Listed records |
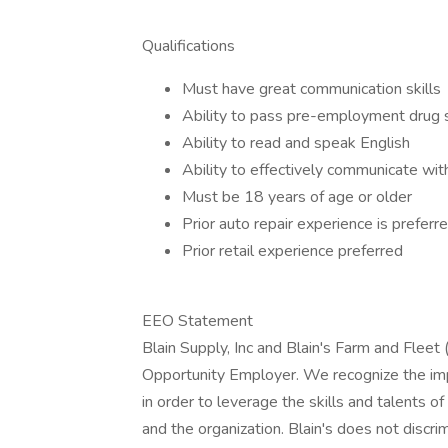
Qualifications
Must have great communication skills
Ability to pass pre-employment drug 
Ability to read and speak English
Ability to effectively communicate w
Must be 18 years of age or older
Prior auto repair experience is preferr
Prior retail experience preferred
EEO Statement
Blain Supply, Inc and Blain's Farm and Fleet (
Opportunity Employer. We recognize the impor
in order to leverage the skills and talents o
and the organization. Blain's does not discr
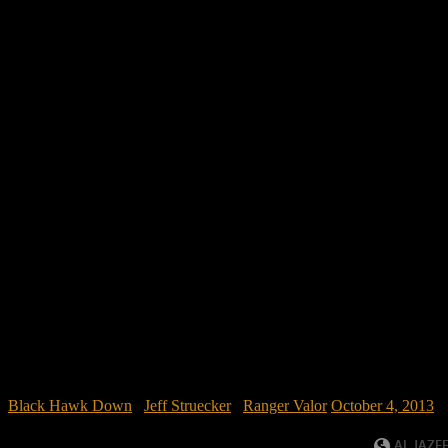
Black Hawk Down
/
Jeff Struecker
/
Ranger Valor
October 4, 2013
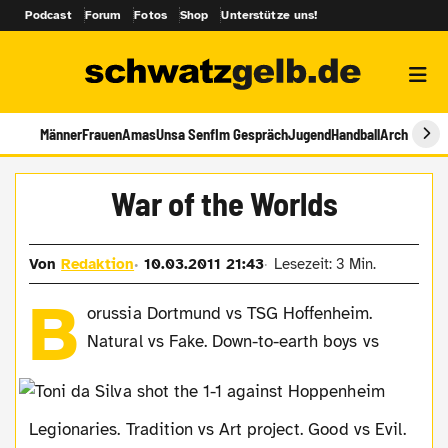
Podcast
Forum
Fotos
Shop
Unterstütze uns!
Männer
Frauen
Amas
Unsa Senf
Im Gespräch
Jugend
Handball
Archiv
War of the Worlds
Von
Redaktion
10.03.2011 21:43
Lesezeit: 3 Min.
B
orussia Dortmund vs TSG Hoffenheim.
Natural vs Fake. Down-to-earth boys vs
Legionaries. Tradition vs Art project. Good vs Evil.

Exercise directions | After locating the line containing "in order to leverage the skills and talents o" in the entries above, return it and every line after it exactly, ending at the line containing "orussia Dortmund vs TSG Hoffenheim.", without pictures.

Answer to this problem |
in order to leverage the skills and talents o
and the organization. Blain's does not discr
Black Hawk Down
/
Jeff Struecker
/
Ranger Valor
October 4, 2013
Podcast
Forum
Fotos
Shop
Unterstütze uns!
Männer
Frauen
Amas
Unsa Senf
Im Gespräch
Jugend
Handball
Archiv
War of the Worlds
Von
Redaktion
10.03.2011 21:43
Lesezeit: 3 Min.
B
orussia Dortmund vs TSG Hoffenheim.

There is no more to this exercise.